Warning: Here be spoilers, matey!

NOTE: After the completion of this piece, Zach Harper from CBS Sports, wrote this. Clearly, Zach somehow cheated and I’m convinced he has cameras in my office.

In the new MyCareer mode from NBA 2K16, there’s a movie included taking place over the course of the rookie season of the primary character, Frequency Vibrations (I’m not BSing you, no. The dude is called Frequency Vibrations, but thankfully will carry the name of your choosing for in-game commentary purposes).

So Freq (Freq = Freak, get it?) which he’s called, is the main character here and you get to play with him in both high school and college. I personally chose Georgetown strictly on the basis that I visited Georgetown over the Christmas holidays last year, which is about the worst possible way of reasoning for just about anything. Anyway, the dude dominated and he became a lottery pick 90 minutes or so into the game.

And that’s where things begin to go wrong.

Freq was chosen by Charlotte at #9, breaking Michael Jordan’s tendency of drafting bad white guys. Well, sorta. Because lo and behold, the Hornets somehow still got Frank Kaminsky as well, making it slightly better that MJ turned down the proposed Boston offer. Two guys with one pick? That’s history right there, and then it doesn’t matter if Danny Ainge is offering every conceivable Boston draft pick til the year 2065, dammit!

So yeah, Freq and Frank, which should be a sit-com in the spirit of Scrubs, are the two new kids on the block in Charlotte, and all the commentators can talk about is Freq. That’s a rough start for Frank’s NBA career, but no matter. Freq is going to play eight games during the course of his rookie season, nine if you include one playoff game against Atlanta. And in those eight games, all logic goes out the window.

Just to set the scene here: Freq has a twin sister, Cee-Cee, a leeching friend named Victor Van Lier (Vic), a girlfriend named Yvette, his parents, a very enthusiastic agent and a team owner (not MJ, unfortunately) all pulling him in different directions throughout the game. But wait, that agent? Not just any agent.

Dom Pagnotti.

Yes, the guy from Spike’s 1998 hit film, He Got Game. Same actor, same personality, same everything.

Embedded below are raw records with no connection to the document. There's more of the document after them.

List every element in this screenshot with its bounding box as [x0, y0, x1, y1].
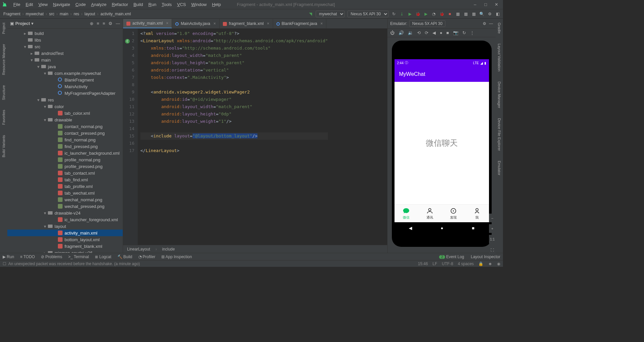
- device-target-select[interactable]: Nexus 5X API 30: [347, 11, 389, 17]
- tree-node[interactable]: ▾color: [7, 103, 123, 110]
- project-dropdown-icon[interactable]: ▣: [10, 21, 14, 26]
- footer-crumb[interactable]: include: [162, 247, 175, 252]
- tree-node[interactable]: ▾main: [7, 57, 123, 63]
- menu-vcs[interactable]: VCS: [174, 2, 189, 7]
- menu-analyze[interactable]: Analyze: [88, 2, 109, 7]
- breadcrumb-item[interactable]: res: [73, 12, 80, 16]
- tree-node[interactable]: find_normal.png: [7, 136, 123, 143]
- tree-node[interactable]: ▾drawable-v24: [7, 210, 123, 216]
- tree-node[interactable]: bottom_layout.xml: [7, 236, 123, 243]
- tree-node[interactable]: find_pressed.png: [7, 143, 123, 150]
- menu-run[interactable]: Run: [146, 2, 159, 7]
- menu-window[interactable]: Window: [189, 2, 209, 7]
- tree-node[interactable]: ▸mipmap-anydpi-v26: [7, 250, 123, 253]
- rail-emulator[interactable]: Emulator: [497, 159, 501, 177]
- bottom-nav-item[interactable]: 发现: [442, 205, 465, 222]
- home-icon[interactable]: ●: [440, 30, 442, 35]
- bottom-nav-item[interactable]: 我: [465, 205, 489, 222]
- tree-node[interactable]: activity_main.xml: [7, 230, 123, 236]
- status-encoding[interactable]: UTF-8: [442, 261, 453, 266]
- volume-up-icon[interactable]: 🔊: [399, 30, 404, 35]
- tree-node[interactable]: MyFragmentPagerAdapter: [7, 90, 123, 96]
- reload-icon[interactable]: ↻: [462, 30, 466, 35]
- notifications-icon[interactable]: ◧: [495, 11, 500, 17]
- sdk-icon[interactable]: ▦: [463, 11, 468, 17]
- code-text[interactable]: <?xml version="1.0" encoding="utf-8"?><L…: [138, 29, 328, 245]
- status-indent[interactable]: 4 spaces: [458, 261, 474, 266]
- phone-body[interactable]: 微信聊天: [395, 82, 489, 204]
- make-icon[interactable]: ⤓: [399, 11, 404, 17]
- rail-build-variants[interactable]: Build Variants: [2, 133, 6, 159]
- search-icon[interactable]: 🔍: [479, 11, 484, 17]
- inspector-icon[interactable]: ☻: [488, 261, 492, 266]
- window-close-icon[interactable]: ✕: [494, 2, 499, 7]
- tree-node[interactable]: tab_find.xml: [7, 176, 123, 183]
- sys-home-icon[interactable]: ●: [441, 226, 443, 231]
- tree-node[interactable]: profile_pressed.png: [7, 163, 123, 170]
- expand-all-icon[interactable]: ≡: [97, 21, 99, 26]
- stop-icon[interactable]: ■: [447, 11, 452, 17]
- menu-help[interactable]: Help: [209, 2, 224, 7]
- rail-project[interactable]: Project: [2, 21, 6, 36]
- more-icon[interactable]: ⋮: [470, 30, 474, 35]
- tree-node[interactable]: ic_launcher_background.xml: [7, 150, 123, 156]
- menu-tools[interactable]: Tools: [159, 2, 174, 7]
- tree-node[interactable]: contact_normal.png: [7, 123, 123, 130]
- screenshot-icon[interactable]: 📷: [453, 30, 458, 35]
- rotate-left-icon[interactable]: ⟲: [417, 30, 421, 35]
- rail-device-file-explorer[interactable]: Device File Explorer: [497, 116, 501, 153]
- tree-node[interactable]: ▸build: [7, 30, 123, 37]
- zoom-out-icon[interactable]: –: [489, 214, 496, 222]
- select-opened-icon[interactable]: ⊕: [90, 21, 93, 26]
- tool-problems[interactable]: ⊘ Problems: [41, 255, 62, 259]
- chevron-down-icon[interactable]: ▾: [31, 21, 34, 26]
- code-editor[interactable]: 1C234567891011121314151617 <?xml version…: [123, 29, 387, 245]
- breadcrumb-item[interactable]: src: [48, 12, 55, 16]
- hide-panel-icon[interactable]: —: [116, 21, 120, 26]
- tree-node[interactable]: fragment_blank.xml: [7, 243, 123, 250]
- tree-node[interactable]: ▸androidTest: [7, 50, 123, 57]
- menu-edit[interactable]: Edit: [23, 2, 36, 7]
- tree-node[interactable]: ▾com.example.mywechat: [7, 70, 123, 77]
- tree-node[interactable]: wechat_pressed.png: [7, 203, 123, 210]
- tool-build[interactable]: 🔨 Build: [117, 255, 132, 259]
- zoom-fit-icon[interactable]: 1:1: [489, 235, 496, 244]
- footer-crumb[interactable]: LinearLayout: [127, 247, 150, 252]
- status-line-sep[interactable]: LF: [432, 261, 437, 266]
- project-panel-title[interactable]: Project: [15, 21, 30, 26]
- emulator-hide-icon[interactable]: —: [489, 21, 493, 26]
- gear-icon[interactable]: ⚙: [108, 21, 112, 26]
- volume-down-icon[interactable]: 🔉: [408, 30, 413, 35]
- close-tab-icon[interactable]: ×: [166, 21, 168, 26]
- tree-node[interactable]: tab_color.xml: [7, 110, 123, 116]
- power-save-icon[interactable]: ◉: [497, 261, 500, 266]
- tree-node[interactable]: tab_contact.xml: [7, 170, 123, 176]
- tool-terminal[interactable]: >_ Terminal: [68, 255, 89, 259]
- menu-build[interactable]: Build: [131, 2, 146, 7]
- breadcrumb-item[interactable]: Fragment: [3, 12, 21, 16]
- run-target-select[interactable]: mywechat: [316, 11, 345, 17]
- tree-node[interactable]: tab_wechat.xml: [7, 190, 123, 196]
- zoom-expand-icon[interactable]: ⛶: [489, 246, 496, 254]
- tree-node[interactable]: tab_profile.xml: [7, 183, 123, 190]
- window-maximize-icon[interactable]: □: [483, 2, 488, 7]
- rail-favorites[interactable]: Favorites: [2, 108, 6, 127]
- rail-device-manager[interactable]: Device Manager: [497, 80, 501, 110]
- breadcrumb-item[interactable]: mywechat: [25, 12, 44, 16]
- tree-node[interactable]: ▾layout: [7, 223, 123, 230]
- sys-overview-icon[interactable]: ■: [472, 226, 475, 231]
- tool-logcat[interactable]: ≣ Logcat: [95, 255, 111, 259]
- menu-code[interactable]: Code: [73, 2, 88, 7]
- lock-icon[interactable]: 🔒: [478, 261, 483, 266]
- tool-run[interactable]: ▶ Run: [3, 255, 14, 259]
- rail-structure[interactable]: Structure: [2, 83, 6, 102]
- status-caret[interactable]: 15:46: [418, 261, 428, 266]
- close-tab-icon[interactable]: ×: [320, 21, 323, 26]
- project-tree[interactable]: ▸buildlibs▾src▸androidTest▾main▾java▾com…: [7, 29, 123, 253]
- tree-node[interactable]: BlankFragment: [7, 77, 123, 83]
- breadcrumb-item[interactable]: layout: [84, 12, 96, 16]
- breadcrumb-item[interactable]: activity_main.xml: [100, 12, 131, 16]
- zoom-in-icon[interactable]: +: [489, 224, 496, 233]
- tree-node[interactable]: ▾drawable: [7, 116, 123, 123]
- collapse-all-icon[interactable]: ≡: [102, 21, 105, 26]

Alright, so the team owner is generally a livid bastard who lives off cliché storytelling in order to convince Freq to cut out Vic from his life. Vic, apparently unlike any friend to an NBA baller in the history of the league, is enjoying that his life-long buddy has made it to the league, and takes that enjoyment a bit too far. The owner seems almost violently appalled by this and even goes as far as making a semi-threat to Freq that he’ll cut him unless Vic is removed from his life. In the meantime, Vic is banned from the arena, locker room (Duh!) and whatever area that directly involves the players.

Vic, it seems, is in fact SO bad that some of Freq’s teammates wishes to leave the organization due to his presence. I often forget how that’s the true reason for why Melo wanted out of Denver. Nene’s grandma was just way too intense for him to stick around. It’s just a matter of time before Anthony Davis decides the aggressiveness of Jrue Holiday’s dog is enough, and he forces his way to L.A.

After the initial “Vic meeting” between Freq and the owner, Freq doesn’t stop his communication with Vic, which ultimately ends up in a second meeting. Only, this time Dom is there with him, as is Cee-Cee. Dom, a super agent and supposedly one of the best in the bizz, wonders why they’re there and offers the suggestion that they’re there to talk about a contract extension.

… 38 games into Freq’s rookie season.

Not only is that against the rules, but no team would want to lock up a 17-minute a night rookie on the basis of 38 games. Everything is wrong with that sequence.

No matter, the meeting is about Vic. Here, the owner reiterates his feelings towards Vic and towards Freq’s lack of responsibility, this time fully threatening to cut him if he doesn’t remove Vic from his life. Because that’s what you do with top 10 picks. You cut them after 38 games due to poor friends. Trade him? Nah. You cut his butt and eat the second year of his deal and basically waste a top 10 pick.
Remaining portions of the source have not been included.